The cost of fragile X testing is not high in the context of the overall cost of prenatal diagnosis and the benefits to individual families can be enormous. One model, designed to evaluate the cost effectiveness of widespread fragile X screening compared the outcomes of screening versus not screening for the fragile X FMR1 premutation.16 Outcome measures included societal costs of the screening strategy, the number of procedure-related losses, the number of fragile X fetuses identified, and a cost per quality adjusted life-year (QALY) ratio. The authors concluded that screening would lead to the identification of 98% of fragile X–affected fetuses annually and may be cost-effective depending on the cost of screening and the number of offspring. A separate study examined the attitudes and perspectives of fragile X families regarding screening.25 Parents were generally supportive and saw benefits in making voluntary carrier screening for fragile X syndrome available more broadly.
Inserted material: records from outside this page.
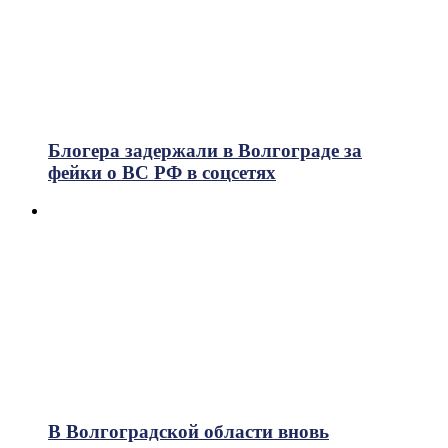
Блогера задержали в Волгограде за
фейки о ВС РФ в соцсетях
В Волгоградской области вновь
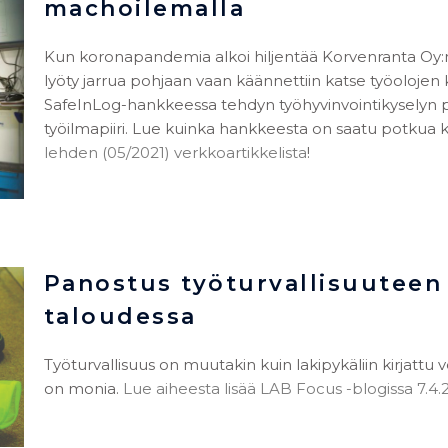
machoilemalla
Kun koronapandemia alkoi hiljentää Korvenranta Oy:n t
lyöty jarrua pohjaan vaan käännettiin katse työolojen 
SafeInLog-hankkeessa tehdyn työhyvinvointikyselyn 
työilmapiiri. Lue kuinka hankkeesta on saatu potkua 
lehden (05/2021) verkkoartikkelista
!
Panostus työturvallisuuteen 
taloudessa
Työturvallisuus on muutakin kuin lakipykäliin kirjattu 
on monia.
Lue aiheesta lisää LAB Focus -blogissa 7.4.2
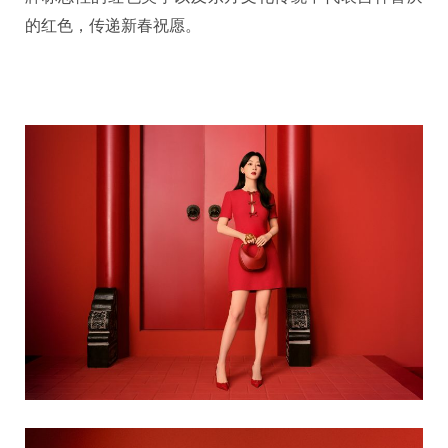
的红色，传递新春祝愿。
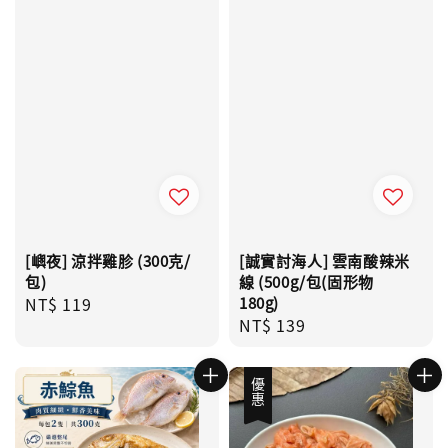
[嶼夜] 涼拌雞胗 (300克/
[誠實討海人] 雲南酸辣米
包)
線 (500g/包(固形物
Regular
NT$ 119
180g)
Regular
NT$ 139
price
price
優惠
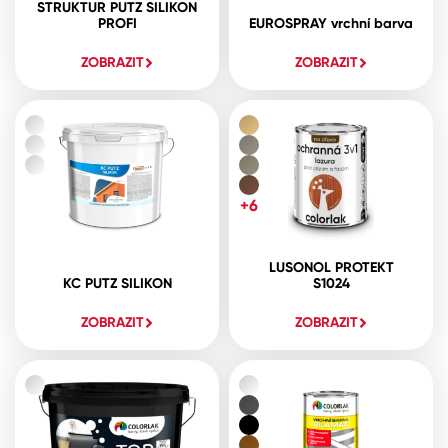
STRUKTUR PUTZ SILIKON
PROFI
EUROSPRAY vrchní barva
ZOBRAZIT
ZOBRAZIT
+6
LUSONOL PROTEKT
KC PUTZ SILIKON
S1024
ZOBRAZIT
ZOBRAZIT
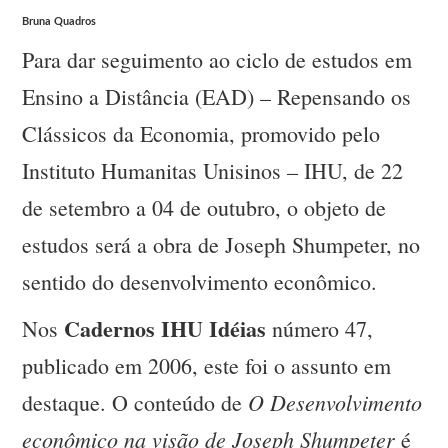
Bruna Quadros
Para dar seguimento ao ciclo de estudos em
Ensino a Distância (EAD) – Repensando os
Clássicos da Economia, promovido pelo
Instituto Humanitas Unisinos – IHU, de 22
de setembro a 04 de outubro, o objeto de
estudos será a obra de Joseph Shumpeter, no
sentido do desenvolvimento econômico.
Cadernos IHU Idéias
Nos
número 47,
publicado em 2006, este foi o assunto em
O Desenvolvimento
destaque. O conteúdo de
econômico na visão de Joseph Shumpeter
é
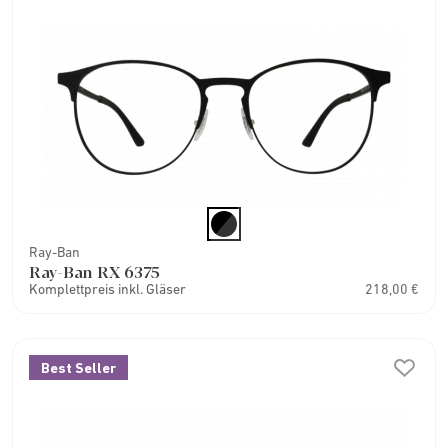
Ray-Ban
Ray-Ban RX 6375
Komplettpreis inkl. Gläser
218,00 €
Best Seller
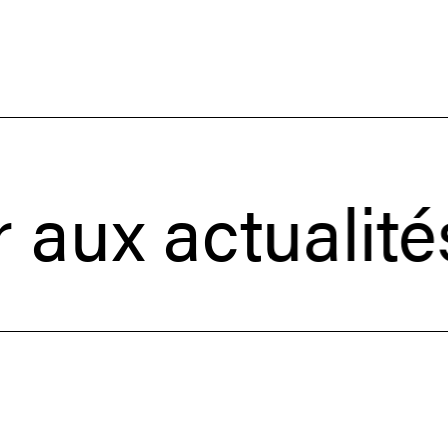
 actualités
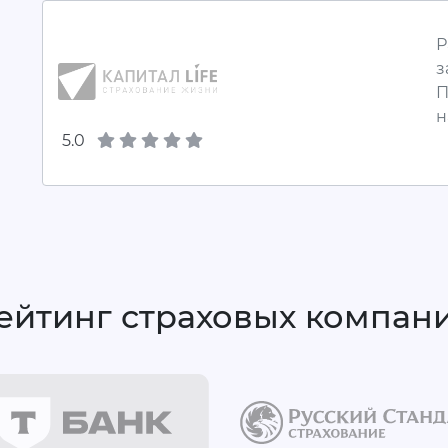
Р
з
П
н
5.0
ейтинг страховых компан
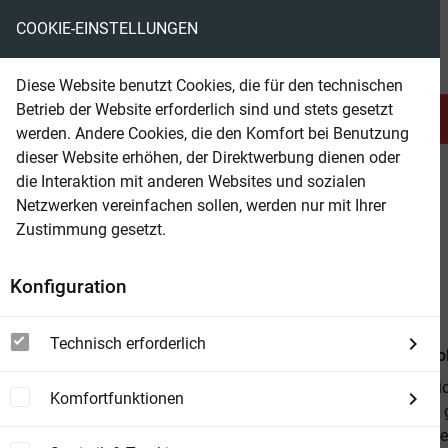
COOKIE-EINSTELLUNGEN
eBooks ohne DRM
Diese Website benutzt Cookies, die für den technischen
Betrieb der Website erforderlich sind und stets gesetzt
Serien & Abo
Belletristik
werden. Andere Cookies, die den Komfort bei Benutzung
dieser Website erhöhen, der Direktwerbung dienen oder
die Interaktion mit anderen Websites und sozialen
beam
Belletristik
Belletristik allgemein
Netzwerken vereinfachen sollen, werden nur mit Ihrer
Zustimmung gesetzt.
Beam Shop
Der große Michu
Konfiguration
zwei Erzählungen
Technisch erforderlich
Von
Émile Zo
Der große Mic
Komfortfunktionen
die Jungens, 
schnell wurde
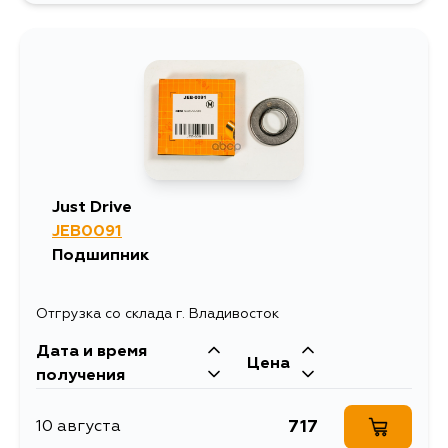
Just Drive
JEB0091
Подшипник
Отгрузка со склада г. Владивосток
Дата и время
Цена
получения
717
10 августа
Our study suggests that fragile X carrier screening is an acceptable option for some women seeking prenatal genetic counseling. As with other conditions, we have found that information necessary for informed decision-making regarding fragile X carrier screening can be presented effectively and efficiently. Based on our experience, the reported carrier frequency among women of reproductive age, the potential cost effectiveness of screening, and the ability to accurately identify this disorder, it seems good medical practice to make information regarding the most common inherited cause of mental retardation available to patients seeking reproductive genetic counseling. Patients who are found to be carriers should be referred for genetic counseling and be given the option of fragile X prenatal diagnosis.